Without the pictures, reproduce the entries below exactly.

=== Section Start ===

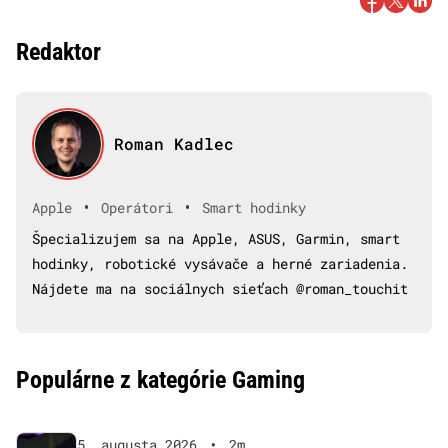
Redaktor
Roman Kadlec
•
•
Apple
Operátori
Smart hodinky
Špecializujem sa na Apple, ASUS, Garmin, smart
hodinky, robotické vysávače a herné zariadenia.
Nájdete ma na sociálnych sieťach @roman_touchit
Populárne z kategórie Gaming
5. augusta 2026
•
2m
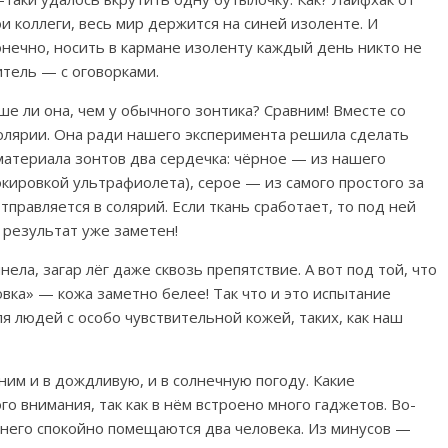
и коллеги, весь мир держится на синей изоленте. И
онечно, носить в кармане изоленту каждый день никто не
итель — с оговорками.
е ли она, чем у обычного зонтика? Сравним! Вместе со
олярии. Она ради нашего эксперимента решила сделать
материала зонтов два сердечка: чёрное — из нашего
окировкой ультрафиолета), серое — из самого простого за
тправляется в солярий. Если ткань сработает, то под ней
т результат уже заметен!
ла, загар лёг даже сквозь препятствие. А вот под той, что
вка» — кожа заметно белее! Так что и это испытание
я людей с особо чувствительной кожей, таких, как наш
 ним и в дождливую, и в солнечную погоду. Какие
го внимания, так как в нём встроено много гаджетов. Во-
д него спокойно помещаются два человека. Из минусов —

=== Section End ===

PROBLEM SOLUTION -
Redaktor
Roman Kadlec
•
•
Apple
Operátori
Smart hodinky
Špecializujem sa na Apple, ASUS, Garmin, smart
hodinky, robotické vysávače a herné zariadenia.
Nájdete ma na sociálnych sieťach @roman_touchit
Populárne z kategórie Gaming
5. augusta 2026
•
2m
и коллеги, весь мир держится на синей изоленте. И
онечно, носить в кармане изоленту каждый день никто не
итель — с оговорками.
е ли она, чем у обычного зонтика? Сравним! Вместе со
олярии. Она ради нашего эксперимента решила сделать
материала зонтов два сердечка: чёрное — из нашего
окировкой ультрафиолета), серое — из самого простого за
тправляется в солярий. Если ткань сработает, то под ней
т результат уже заметен!
ла, загар лёг даже сквозь препятствие. А вот под той, что
вка» — кожа заметно белее! Так что и это испытание
я людей с особо чувствительной кожей, таких, как наш
 ним и в дождливую, и в солнечную погоду. Какие
го внимания, так как в нём встроено много гаджетов. Во-
д него спокойно помещаются два человека. Из минусов —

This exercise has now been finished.